Thursday, February 25, 2016

Living Happy #14: You Are Not A Victim

Jack Babey
(1943 - 2006)
You are not a victim.  That's an excuse.  You've heard them before.  I didn't get any of the good breaks.  I never finished college so I'll be stuck in this lousy job for the rest of my life.  My parents were abusive and I'll carry that with me the rest of my life.  I have this medical condition so I can't do anything.  I'll never be able to quit drinking--it runs in our family so there's not much that can be done about it.  If you see yourself that way, then you might as well just quit now.  Too many people do.  Too many of us have a tendency to blow our problems and challenges completely out of perspective no matter what they are.  We allow ourselves to be defeated before we've even begun to deal with it.  Sure, there are serious problems that will change your life, but there are also problems that really aren't that serious that we dwell on far too much.  I'll tell you something, it's the attitude you have toward that adversity that matters the most.  If you want to be happy, you have to play the hand you're dealt.  

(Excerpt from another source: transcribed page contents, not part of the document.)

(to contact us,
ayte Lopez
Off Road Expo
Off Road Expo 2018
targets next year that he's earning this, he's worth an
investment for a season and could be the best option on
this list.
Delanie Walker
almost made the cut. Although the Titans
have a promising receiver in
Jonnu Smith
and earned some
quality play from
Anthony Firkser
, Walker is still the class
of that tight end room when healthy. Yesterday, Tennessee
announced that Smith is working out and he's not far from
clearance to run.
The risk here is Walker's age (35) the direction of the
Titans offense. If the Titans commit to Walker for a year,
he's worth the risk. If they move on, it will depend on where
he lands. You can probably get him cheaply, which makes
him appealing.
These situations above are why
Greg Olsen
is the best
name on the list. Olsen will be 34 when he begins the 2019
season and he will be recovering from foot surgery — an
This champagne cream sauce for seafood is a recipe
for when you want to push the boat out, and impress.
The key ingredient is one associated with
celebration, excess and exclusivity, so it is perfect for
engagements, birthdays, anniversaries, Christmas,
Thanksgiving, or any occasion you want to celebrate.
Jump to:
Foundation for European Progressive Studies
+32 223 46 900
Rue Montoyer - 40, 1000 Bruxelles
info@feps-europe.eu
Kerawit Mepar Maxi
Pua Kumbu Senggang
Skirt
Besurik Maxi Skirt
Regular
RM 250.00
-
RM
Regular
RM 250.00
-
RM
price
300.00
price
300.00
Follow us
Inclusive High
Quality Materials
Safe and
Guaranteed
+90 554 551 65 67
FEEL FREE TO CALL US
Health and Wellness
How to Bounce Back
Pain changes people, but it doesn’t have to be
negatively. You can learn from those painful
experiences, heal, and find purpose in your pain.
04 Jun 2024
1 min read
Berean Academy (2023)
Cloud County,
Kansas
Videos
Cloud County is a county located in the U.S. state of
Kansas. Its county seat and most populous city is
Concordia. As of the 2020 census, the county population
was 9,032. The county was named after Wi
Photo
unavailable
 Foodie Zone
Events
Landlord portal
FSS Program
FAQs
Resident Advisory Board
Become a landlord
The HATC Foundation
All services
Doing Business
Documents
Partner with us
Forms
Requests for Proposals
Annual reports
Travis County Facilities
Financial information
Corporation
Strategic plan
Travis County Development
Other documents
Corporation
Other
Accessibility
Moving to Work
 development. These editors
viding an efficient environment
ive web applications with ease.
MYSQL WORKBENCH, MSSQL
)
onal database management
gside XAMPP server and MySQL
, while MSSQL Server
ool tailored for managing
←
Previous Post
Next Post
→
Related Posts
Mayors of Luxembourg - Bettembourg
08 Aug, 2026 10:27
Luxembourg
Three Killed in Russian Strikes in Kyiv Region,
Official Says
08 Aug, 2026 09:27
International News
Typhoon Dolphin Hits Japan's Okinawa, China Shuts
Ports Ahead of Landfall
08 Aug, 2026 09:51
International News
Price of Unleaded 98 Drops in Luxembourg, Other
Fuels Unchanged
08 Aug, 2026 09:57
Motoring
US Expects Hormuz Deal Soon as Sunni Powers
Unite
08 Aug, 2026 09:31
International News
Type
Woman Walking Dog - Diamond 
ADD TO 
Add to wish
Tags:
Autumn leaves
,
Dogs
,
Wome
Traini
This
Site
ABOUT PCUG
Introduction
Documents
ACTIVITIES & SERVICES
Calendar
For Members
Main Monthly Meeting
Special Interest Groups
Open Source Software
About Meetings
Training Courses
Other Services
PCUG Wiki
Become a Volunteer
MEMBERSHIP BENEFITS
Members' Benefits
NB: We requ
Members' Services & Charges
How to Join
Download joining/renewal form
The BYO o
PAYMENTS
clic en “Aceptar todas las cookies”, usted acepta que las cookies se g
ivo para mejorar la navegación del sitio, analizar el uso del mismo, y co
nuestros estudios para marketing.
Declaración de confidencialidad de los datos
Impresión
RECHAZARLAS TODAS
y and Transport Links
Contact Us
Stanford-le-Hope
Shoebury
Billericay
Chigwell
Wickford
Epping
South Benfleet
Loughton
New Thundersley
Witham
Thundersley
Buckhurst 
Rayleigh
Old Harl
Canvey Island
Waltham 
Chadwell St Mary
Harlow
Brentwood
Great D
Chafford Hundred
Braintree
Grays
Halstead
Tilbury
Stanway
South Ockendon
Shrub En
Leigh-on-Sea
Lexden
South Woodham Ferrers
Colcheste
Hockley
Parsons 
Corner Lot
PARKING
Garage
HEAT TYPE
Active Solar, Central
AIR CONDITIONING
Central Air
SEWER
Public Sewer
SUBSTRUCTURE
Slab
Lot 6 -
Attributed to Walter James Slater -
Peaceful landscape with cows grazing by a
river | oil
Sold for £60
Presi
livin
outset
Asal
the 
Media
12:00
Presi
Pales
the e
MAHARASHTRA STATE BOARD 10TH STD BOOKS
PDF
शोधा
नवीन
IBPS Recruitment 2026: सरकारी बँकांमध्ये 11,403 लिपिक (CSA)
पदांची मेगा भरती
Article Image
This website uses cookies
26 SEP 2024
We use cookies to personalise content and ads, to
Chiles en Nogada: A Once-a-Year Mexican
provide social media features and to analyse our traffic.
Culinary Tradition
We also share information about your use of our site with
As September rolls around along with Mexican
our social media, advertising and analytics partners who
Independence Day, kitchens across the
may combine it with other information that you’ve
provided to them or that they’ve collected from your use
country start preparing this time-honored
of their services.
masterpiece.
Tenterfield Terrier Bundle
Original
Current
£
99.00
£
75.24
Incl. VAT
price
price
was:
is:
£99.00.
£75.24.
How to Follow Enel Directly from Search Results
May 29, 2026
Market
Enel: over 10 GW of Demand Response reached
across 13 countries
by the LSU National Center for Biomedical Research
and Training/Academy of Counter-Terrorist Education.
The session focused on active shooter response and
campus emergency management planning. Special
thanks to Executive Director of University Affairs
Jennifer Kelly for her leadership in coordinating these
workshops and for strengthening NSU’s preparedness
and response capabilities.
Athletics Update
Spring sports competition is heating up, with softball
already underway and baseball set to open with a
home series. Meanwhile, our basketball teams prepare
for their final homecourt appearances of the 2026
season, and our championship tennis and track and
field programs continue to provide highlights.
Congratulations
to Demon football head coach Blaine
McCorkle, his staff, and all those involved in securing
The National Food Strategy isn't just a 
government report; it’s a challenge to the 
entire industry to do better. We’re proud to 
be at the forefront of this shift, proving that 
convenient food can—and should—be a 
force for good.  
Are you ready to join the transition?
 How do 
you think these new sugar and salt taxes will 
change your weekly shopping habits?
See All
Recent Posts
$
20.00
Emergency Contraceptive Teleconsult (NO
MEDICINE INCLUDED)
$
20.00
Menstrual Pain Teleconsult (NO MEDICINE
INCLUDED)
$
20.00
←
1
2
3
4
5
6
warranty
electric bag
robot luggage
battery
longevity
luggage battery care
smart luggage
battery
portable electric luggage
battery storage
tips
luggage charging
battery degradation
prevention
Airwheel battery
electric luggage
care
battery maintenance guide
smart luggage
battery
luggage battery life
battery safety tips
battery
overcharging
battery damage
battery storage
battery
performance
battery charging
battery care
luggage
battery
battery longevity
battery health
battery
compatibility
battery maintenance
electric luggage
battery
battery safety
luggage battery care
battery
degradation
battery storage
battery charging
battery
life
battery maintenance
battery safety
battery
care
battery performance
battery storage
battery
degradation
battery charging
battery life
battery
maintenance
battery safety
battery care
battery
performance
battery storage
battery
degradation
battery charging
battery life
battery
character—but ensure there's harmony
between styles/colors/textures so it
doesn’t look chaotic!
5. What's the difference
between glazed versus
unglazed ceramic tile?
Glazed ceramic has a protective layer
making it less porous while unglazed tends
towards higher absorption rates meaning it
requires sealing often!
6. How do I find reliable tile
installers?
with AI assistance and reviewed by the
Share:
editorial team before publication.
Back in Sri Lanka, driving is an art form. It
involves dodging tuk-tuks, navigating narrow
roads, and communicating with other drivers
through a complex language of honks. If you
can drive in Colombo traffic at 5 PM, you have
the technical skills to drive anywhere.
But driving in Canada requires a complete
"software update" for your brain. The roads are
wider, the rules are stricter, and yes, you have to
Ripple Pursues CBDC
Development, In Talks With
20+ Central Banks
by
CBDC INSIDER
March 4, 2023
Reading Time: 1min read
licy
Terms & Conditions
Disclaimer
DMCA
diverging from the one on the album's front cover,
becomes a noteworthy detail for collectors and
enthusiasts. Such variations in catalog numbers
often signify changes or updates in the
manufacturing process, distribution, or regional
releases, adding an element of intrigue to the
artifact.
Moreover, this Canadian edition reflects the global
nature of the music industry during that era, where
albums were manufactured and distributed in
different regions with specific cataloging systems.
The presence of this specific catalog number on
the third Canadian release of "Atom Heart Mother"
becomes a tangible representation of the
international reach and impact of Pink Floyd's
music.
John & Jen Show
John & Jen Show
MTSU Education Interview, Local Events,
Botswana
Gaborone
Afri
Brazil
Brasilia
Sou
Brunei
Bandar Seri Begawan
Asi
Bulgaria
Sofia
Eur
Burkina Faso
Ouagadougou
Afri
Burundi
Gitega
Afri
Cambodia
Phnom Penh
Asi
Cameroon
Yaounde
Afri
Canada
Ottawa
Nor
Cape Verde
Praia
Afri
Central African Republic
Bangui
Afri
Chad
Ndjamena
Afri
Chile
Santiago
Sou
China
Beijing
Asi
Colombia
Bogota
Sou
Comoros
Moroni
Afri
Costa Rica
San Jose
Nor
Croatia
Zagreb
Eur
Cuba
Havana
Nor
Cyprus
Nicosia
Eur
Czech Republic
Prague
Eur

My good friend Jack Babey got a very bad medical report back in about 1991--a very serious heart condition called cardio myopathy, and already at a very advanced stage.  He was given six months to live.  He began the process of putting his affairs in order.  He planned his funeral, got all his insurance papers organized, and made some financial decisions to ensure his wife would be able to pay the bills without him.  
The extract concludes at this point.